- _Work instructions_: The expected answer is a single number, namely how many lines in the data below hold the word "gräsmattan".

- _Information supplied_:
%%
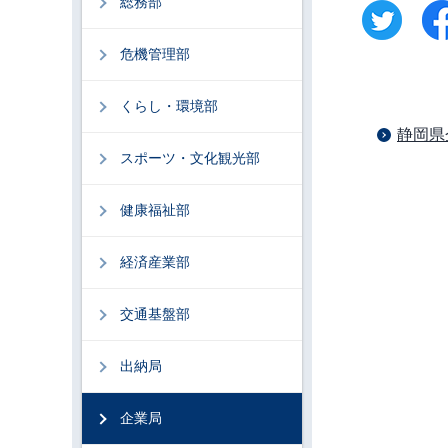
総務部
危機管理部
くらし・環境部
静岡県
スポーツ・文化観光部
健康福祉部
経済産業部
交通基盤部
出納局
企業局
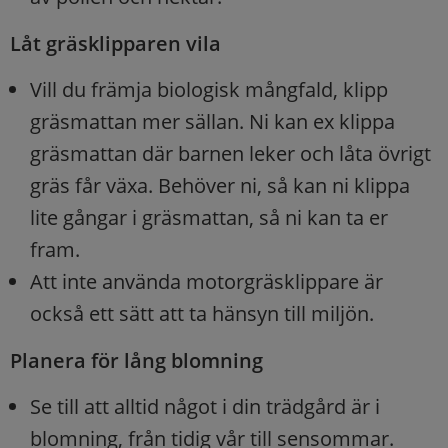
Låt gräsklipparen vila
Vill du främja biologisk mångfald, klipp
gräsmattan mer sällan. Ni kan ex klippa
gräsmattan där barnen leker och låta övrigt
gräs får växa. Behöver ni, så kan ni klippa
lite gångar i gräsmattan, så ni kan ta er
fram.
Att inte använda motorgräsklippare är
också ett sätt att ta hänsyn till miljön.
Planera för lång blomning
Se till att alltid något i din trädgård är i
blomning, från tidig vår till sensommar.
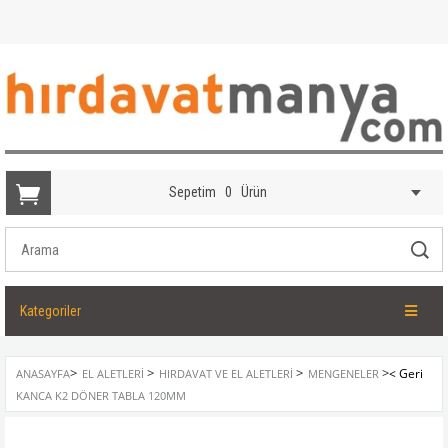
Sepetim
0
Ürün
Kategoriler
>
>
>
>
ANASAYFA
EL ALETLERI
HIRDAVAT VE EL ALETLERI
MENGENELER
KANCA K2 DÖNER TABLA 120MM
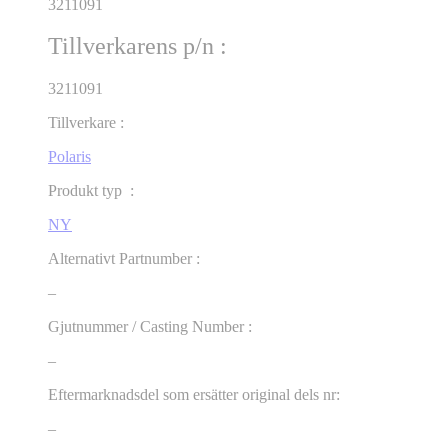
3211091
Tillverkarens p/n :
3211091
Tillverkare :
Polaris
Produkt typ :
NY
Alternativt Partnumber :
–
Gjutnummer / Casting Number :
–
Eftermarknadsdel som ersätter original dels nr:
–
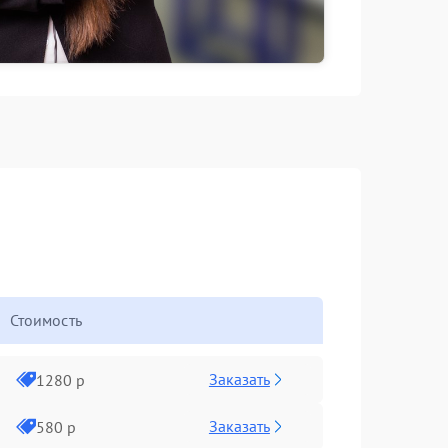
Стоимость
Заказать
1280 р
Заказать
580 р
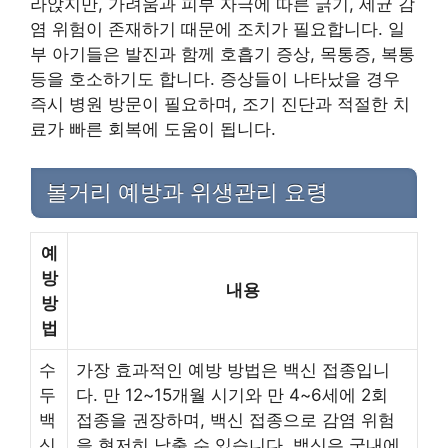
라앉지만, 가려움과 피부 자극에 따른 긁기, 세균 감
염 위험이 존재하기 때문에 조치가 필요합니다. 일
부 아기들은 발진과 함께 호흡기 증상, 목통증, 복통
등을 호소하기도 합니다. 증상들이 나타났을 경우
즉시 병원 방문이 필요하며, 조기 진단과 적절한 치
료가 빠른 회복에 도움이 됩니다.
볼거리 예방과 위생관리 요령
예
방
내용
방
법
수
가장 효과적인 예방 방법은 백신 접종입니
두
다. 만 12~15개월 시기와 만 4~6세에 2회
백
접종을 권장하며, 백신 접종으로 감염 위험
신
을 현저히 낮출 수 있습니다. 백신은 국내에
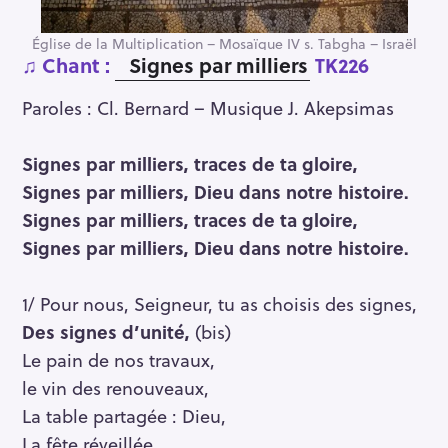
Église de la Multiplication – Mosaïque IV s. Tabgha – Israël
♫ Chant :
Signes par milliers
TK226
Paroles : Cl. Bernard – Musique J. Akepsimas
Signes par milliers, traces de ta gloire,
Signes par milliers, Dieu dans notre histoire.
Signes par milliers, traces de ta gloire,
Signes par milliers, Dieu dans notre histoire.
1/ Pour nous, Seigneur, tu as choisis des signes,
Des signes d’unité,
(bis)
Le pain de nos travaux,
le vin des renouveaux,
La table partagée : Dieu,
La fête réveillée.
%%
- _Answer for the task_: 3